Walking around in baseless existential misery while the world bursts with life is one of the most precisely human conditions there is—and the word “baseless” is where the real pressure lives. To call one’s misery baseless is not to dismiss it. It is to acknowledge a particular species of suffering: grief without a grievance, dread without an object, unhappiness that cannot be negotiated with because it offers no terms. This is distinct from sorrow that has cause and therefore, in theory, remedy. Baseless misery floats. And floating makes it worse, because the sufferer cannot point at the wound.
The world doesn’t merely continue while the speaker suffers—it bursts. The verb is almost aggressive. Life doesn’t persist politely in the background; it erupts, proliferates, insists on itself. There is something almost offensive about vitality witnessed from inside numbness. The world’s aliveness becomes an accusation. Its abundance measures the interior deficit.
One might expect a world bursting with life to be consoling—evidence against despair. Instead it deepens the isolation.
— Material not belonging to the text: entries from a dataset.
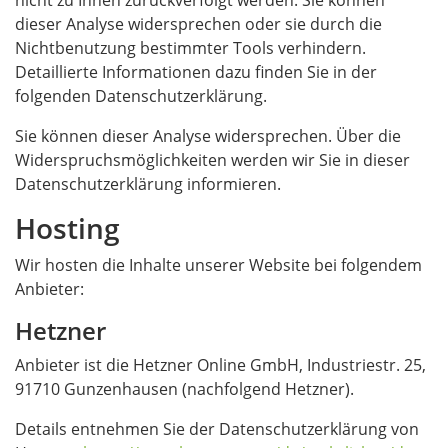
nicht zu Ihnen zurückverfolgt werden. Sie können
dieser Analyse widersprechen oder sie durch die
Nichtbenutzung bestimmter Tools verhindern.
Detaillierte Informationen dazu finden Sie in der
folgenden Datenschutzerklärung.
Sie können dieser Analyse widersprechen. Über die
Widerspruchsmöglichkeiten werden wir Sie in dieser
Datenschutzerklärung informieren.
Hosting
Wir hosten die Inhalte unserer Website bei folgendem
Anbieter:
Hetzner
Anbieter ist die Hetzner Online GmbH, Industriestr. 25,
91710 Gunzenhausen (nachfolgend Hetzner).
Details entnehmen Sie der Datenschutzerklärung von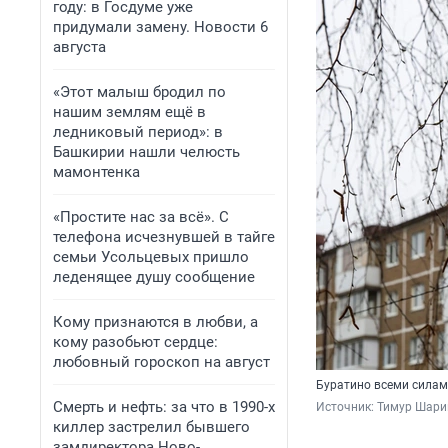
году: в Госдуме уже
придумали замену. Новости 6
августа
«Этот малыш бродил по
нашим землям ещё в
ледниковый период»: в
Башкирии нашли челюсть
мамонтенка
«Простите нас за всё». С
телефона исчезнувшей в тайге
семьи Усольцевых пришло
леденящее душу сообщение
Кому признаются в любви, а
кому разобьют сердце:
любовный гороскоп на август
Буратино всеми силам
Смерть и нефть: за что в 1990-х
Источник: 
Тимур Шари
киллер застрелил бывшего
замдиректора Ново-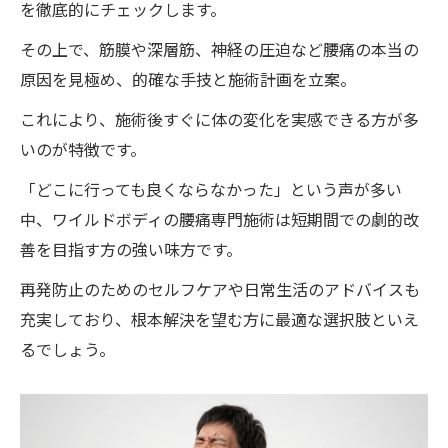
を徹底的にチェックします。
その上で、筋膜や深層筋、神経の圧迫など腰痛の本当の
原因を見極め、的確な手技と施術計画を立案。
これにより、施術後すぐに体の変化を実感できる方が多
いのが特徴です。
「どこに行っても良くならなかった」という声が多い
中、ワイルドボディの腰痛専門施術は短期間での劇的改
善を目指す方の強い味方です。
再発防止のためのセルフケアや日常生活のアドバイスも
充実しており、根本解決を望む方に最適な選択肢といえ
るでしょう。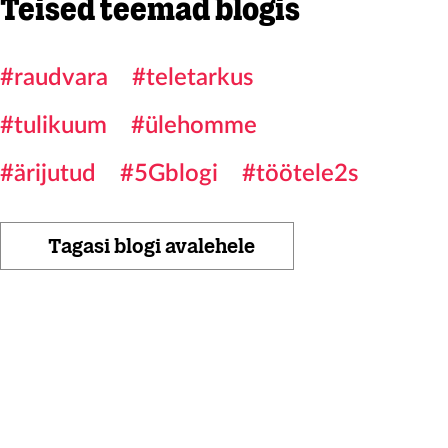
Teised teemad blogis
#raudvara
#teletarkus
#tulikuum
#ülehomme
#ärijutud
#5Gblogi
#töötele2s
Tagasi blogi avalehele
The misery isn’t caused by a bleak world; it persists despite a vivid one. That distinction forecloses the comfort of nihilism. The speaker cannot say the world is meaningless. They can only report that meaning is inaccessible.
The past tense is doing something important. “I walked around” places this in retrospect—the speaker survived it and has sufficient distance to name the misery baseless. That naming required time. In the midst of such states, the misery rarely seems baseless; it seems like the deepest truth available. Only afterward can a person look back and see that the world was full while they were empty, and that the emptiness had no sufficient cause. The retrospective clarity is itself a kind of recovery, incomplete and unsentimental.
What the statement captures is the experience of being out of phase with existence—temporally present, spatially located, but experientially elsewhere, watching vitality through glass. The world bursting with life is not comfort and not cruelty. It is simply evidence that the two registers—interior and exterior—were, for a time, running on entirely different frequencies.